DEXTER Morgan has hung up his knives, torn down the polythene walls of his mobile kill room and said goodbye to Miami.
I was drawn to the early series, nice premise: serial killer avenging angel who kills only those who slip through the fingers of true justice whilst working inside the police department. It was always cheesy, the dialogue would clunk along but there was enough in those early series to keep me watching. But gradually the clunky dialogue got worse and the murdering monster of the week format was replaced by increasingly implausible storylines - ok they were always pretty implausible but somewhere after John Lithgow's turn as the mad murderer things on Dexter took a turn for the worse.
As the show made more illogical leaps I jumped ship. There's only so much plot exposition I can take from characters lips. No longer did they show, they relied increasingly on tell. Characters walked around telling each other the plot. And telling. And telling. Enough.
Dexter and I had parted company.
And then I saw the billings for The Final Series. I dipped back in. Boy oh boy. Had I misremembered the early series or had it always been this bad. Extraordinary gruesome things would happen and characters would have almost no emotional reaction. Jeeze, even if you worked for the police department surely you'd recoil at the sight of a dead body with a great melon slice taken from the back of the head? Wouldn't you? Not these characters.
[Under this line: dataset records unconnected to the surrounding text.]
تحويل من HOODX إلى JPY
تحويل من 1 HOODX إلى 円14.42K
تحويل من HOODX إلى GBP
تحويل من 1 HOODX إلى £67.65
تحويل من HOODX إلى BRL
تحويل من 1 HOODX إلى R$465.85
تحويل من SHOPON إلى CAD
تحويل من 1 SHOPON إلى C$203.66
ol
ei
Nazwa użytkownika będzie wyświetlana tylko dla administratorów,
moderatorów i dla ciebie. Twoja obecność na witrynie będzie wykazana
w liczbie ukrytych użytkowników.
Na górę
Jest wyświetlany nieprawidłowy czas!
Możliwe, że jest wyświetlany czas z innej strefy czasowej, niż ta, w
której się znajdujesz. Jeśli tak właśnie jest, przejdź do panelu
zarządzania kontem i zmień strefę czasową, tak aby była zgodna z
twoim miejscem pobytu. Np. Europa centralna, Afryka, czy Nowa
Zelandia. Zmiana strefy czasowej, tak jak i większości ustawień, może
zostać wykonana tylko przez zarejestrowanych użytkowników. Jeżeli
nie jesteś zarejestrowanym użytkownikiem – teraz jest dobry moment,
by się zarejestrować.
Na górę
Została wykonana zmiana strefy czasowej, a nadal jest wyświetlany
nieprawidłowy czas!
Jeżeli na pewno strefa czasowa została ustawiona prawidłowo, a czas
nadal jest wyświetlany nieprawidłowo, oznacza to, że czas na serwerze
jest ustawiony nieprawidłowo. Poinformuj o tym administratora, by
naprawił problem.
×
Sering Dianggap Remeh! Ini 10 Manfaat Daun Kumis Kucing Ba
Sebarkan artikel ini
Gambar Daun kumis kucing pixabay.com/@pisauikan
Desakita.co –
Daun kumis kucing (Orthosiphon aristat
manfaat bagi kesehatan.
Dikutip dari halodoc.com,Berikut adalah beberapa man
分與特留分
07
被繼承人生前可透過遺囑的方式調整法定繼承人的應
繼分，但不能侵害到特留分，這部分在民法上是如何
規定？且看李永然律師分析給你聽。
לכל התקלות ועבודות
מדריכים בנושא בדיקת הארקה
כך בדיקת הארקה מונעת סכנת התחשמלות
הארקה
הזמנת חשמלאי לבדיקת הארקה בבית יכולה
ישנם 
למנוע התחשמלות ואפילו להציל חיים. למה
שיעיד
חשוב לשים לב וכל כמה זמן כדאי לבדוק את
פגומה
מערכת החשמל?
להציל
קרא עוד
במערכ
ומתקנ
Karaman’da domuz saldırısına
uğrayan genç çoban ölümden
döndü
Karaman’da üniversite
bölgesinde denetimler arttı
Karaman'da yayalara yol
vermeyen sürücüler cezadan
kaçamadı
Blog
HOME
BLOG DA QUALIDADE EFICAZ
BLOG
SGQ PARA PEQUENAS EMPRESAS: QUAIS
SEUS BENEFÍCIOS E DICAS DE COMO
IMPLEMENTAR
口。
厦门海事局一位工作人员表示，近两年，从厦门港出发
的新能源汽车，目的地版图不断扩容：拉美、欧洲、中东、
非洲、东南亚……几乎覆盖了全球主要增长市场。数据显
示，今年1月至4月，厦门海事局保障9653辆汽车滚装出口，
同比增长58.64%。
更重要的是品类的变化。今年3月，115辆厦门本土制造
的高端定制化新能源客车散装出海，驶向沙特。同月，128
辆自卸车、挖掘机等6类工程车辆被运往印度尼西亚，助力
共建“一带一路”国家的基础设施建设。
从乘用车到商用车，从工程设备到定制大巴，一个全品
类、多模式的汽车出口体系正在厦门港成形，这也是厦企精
It was almost like they were reacting to a newly baked cupcake - despite the plethora of baking shows on TV you can't get emotionally excited about pastries.
Dexter became a show where the shark wasn't jumped once or twice, it was jumped in almost every other scene. Nothing made any sense any more.
Is this what happens when you extend the life of a series way beyond the potential for stories or was it laziness or - I'm worried by the thought - did they actually think this was good? Please god no.
The Final Series was car crash TV for me. I hated myself for looking but I had to. There was so much wrong but as we all know we learn more from the disasters than from the triumphs of screenwriting.
We writers struggle with our own plots and characters and stories; desperate that we stay the right side of the cheesy, the cliched, the hackneyed, it ain't as easy as you'd imagine. We need a slap to keep us on the right road.
Dexter's demise is the slap we all need.
I watched the whole last series. We laughed, we shouted at the TV, we groaned and we fiddled with phones and computers whilst trying to ignore the utterly dreary bits. The plotting and shooting of Ed Wood's greatest work 'Plan 9 From Outer Space' was starting to look sensible alongside Dexter's final antics. But I have to admit that I thought - wrongly - that they'd surely hit their stride again for the last ever episode. His past would crawl from the shadows, he would face a final reckoning, Dexter would not get out of this alive.
Well...
It turned out to be a hilarious mess that really didn't have any story left to tell. His sister Deb, who'd been shot but seemed to be okay, suddenly took a turn for the worse - in yet another off-screen moment - her demise was reported by a doctor who was there when it happened (I'm actually laughing out loud now). Dex's foul-mouthed sister had shuffled off her mortal coil (Deb was almost always believable and one of my favourite characters).
He sent his son off with his new (mass murdering) love to Argentina (much had been made of them all fleeing to the sanctuary of South America, though why in God's name any of them thought that was a good idea was never explored).
Then he went looking for Deb's killer in jail and killed him in the full glare of the prison cctv - an action brushed off by Miami PD as 'obviously self defence, off you go'. Any attempt at police procedural went out the window, boarded a motor boat and headed off out to sea.
And that's where Dexter headed. Out to sea, into the force of a hurricane heading for Florida, Deb's dead body on the back seat. Having dispatched his sister to a watery grave he hit the throttle and pointed his boat - The Slice of Life - towards the storm.
When his demise was discovered by his new love 'in Argentina' whilst browsing her tablet in a coffee shop in downtown Buenos Aries her reaction was in keeping with all the other emotional reactions to death in this series. Hardly a flicker. No sign of shock, barely a watery eye, nada. Instead she turned to Dexter's son and said. "Let's get some ice cream".
The whimper was almost complete - but hang on, what's this:
Cut to
Ext. Loggin camp - Day
A bearded guy climbs down from his log-laden truck. We glimpse him, he looks a bit like Dexter.
Oh my god! It IS Dexter. He's not dead after all !
We follow him back to his log cabin and -
(I'm ahead of the writers now, he'll go inside, pick up his phone and make a call to South America. The beard tells us enough time has passed, any trail to his mass murdering love will have gone cold. Dexter, his lover and his son can be a family at last).
Uh, no.
This is it. No twist on the twist.
He looks at camera and we
Cut to black.
What began as a dark and interesting show ended on a note soap opera would be proud of.